Wann wird die Profimannschaft die Früchte dieses Jugendkonzepts ernten?

Schwalb: Einen Zeitrahmen gibt es da nicht. Wir haben zwei, drei, vier Talente, denen wir eine entsprechende Entwicklung zutrauen. Vorerst liegt unser Augenmerk darauf, dass wir uns in der A-Jugend-Bundesliga etablieren. Im nächsten Jahr wollen wir dort dann eine gewichtige Rolle spielen.

Wie schwer fällt es Ihnen, sich aus der Trainerarbeit herauszuhalten?

Schwalb: Kein bisschen. In Absprache mit Per Carlén bin ich immer gern bereit, ein paar Worte zu sagen. Per und ich tauschen uns regelmäßig aus, so wie das sein muss. Aber grundsätzlich ist die Arbeit mit der Mannschaft sein Terrain, auf dem ich nichts verloren habe.

Ist er der richtige Trainer für den HSV?

Schwalb: Darüber gibt es keine zwei Meinungen. Die Entwicklung der Mannschaft spricht für sich.

Wie groß ist der Einfluss Ihres Vorgängers Andreas Rudolph, des Hauptgesellschafters des HSV? In der "Bild"-Zeitung war zu lesen, er habe am Sonnabend Kraus' Einwechslung unterbunden.

Schwalb: Diese Frage stellt sich für uns gar nicht. Wir arbeiten sehr gut zusammen und stehen in engem Kontakt, darauf kommt es an. Wir haben in den letzten Jahren alles gemeinsam erarbeitet und waren damit relativ erfolgreich. Einen anderen Ansatz gab es nie. Andreas Rudolph ist der wichtigste Mann im Verein, er trägt ihn im Herzen.

Sein Ziel war, bis zum Ende seiner Amtszeit den Verein von sich unabhängig zu machen. Das ist nicht gelungen. Hat sich der HSV von diesem Ziel verabschiedet?

Schwalb: Unser Ansatz bleibt, so viele Sponsoren und Partner wie möglich zu bekommen. Wir haben auch ein attraktives Produkt anzubieten.

Die Mannschaft hat mit 28 Jahren mit den höchsten Altersschnitt der Liga, viele Spieler wurden langfristig vertraglich gebunden. Machen Sie sich Sorgen um die Wettbewerbsfähigkeit des HSV?

Schwalb: Nein, denn diese Spieler sind unsere Leistungsträger.

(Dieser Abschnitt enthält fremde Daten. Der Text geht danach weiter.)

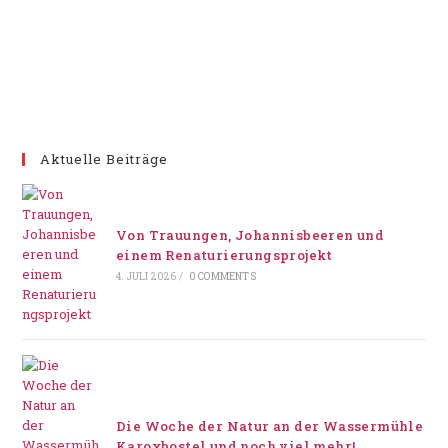
Aktuelle Beiträge
Von Trauungen, Johannisbeeren und
einem Renaturierungsprojekt
4. JULI 2026
/
0 COMMENTS
Die Woche der Natur an der Wassermühle
Karoxbostel und noch viel mehr!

Natürlich haben auch wir die Zeichen der Zeit erkannt und mit Oscar Carlén und Domagoj Duvnjak zwei junge Spieler verpflichtet, die unsere Zukunft mitgestalten sollen. Wir werden nach und nach junge Spieler einbauen.

Oscar Carlén fällt nach einem erneuten Kreuzbandriss voraussichtlich für die gesamte Saison aus. War es nicht ein zu großes Risiko, ihn wieder mit dem Training beginnen zu lassen, nachdem schon die erste Operation offenbar nicht erfolgreich war?

Schwalb: Nein. Der Zeitplan war mit der medizinischen Abteilung genau abgestimmt, auch Oscars Gefühl war gut. Im Nachhinein wissen wir, dass es früher oder später sowieso passiert wäre.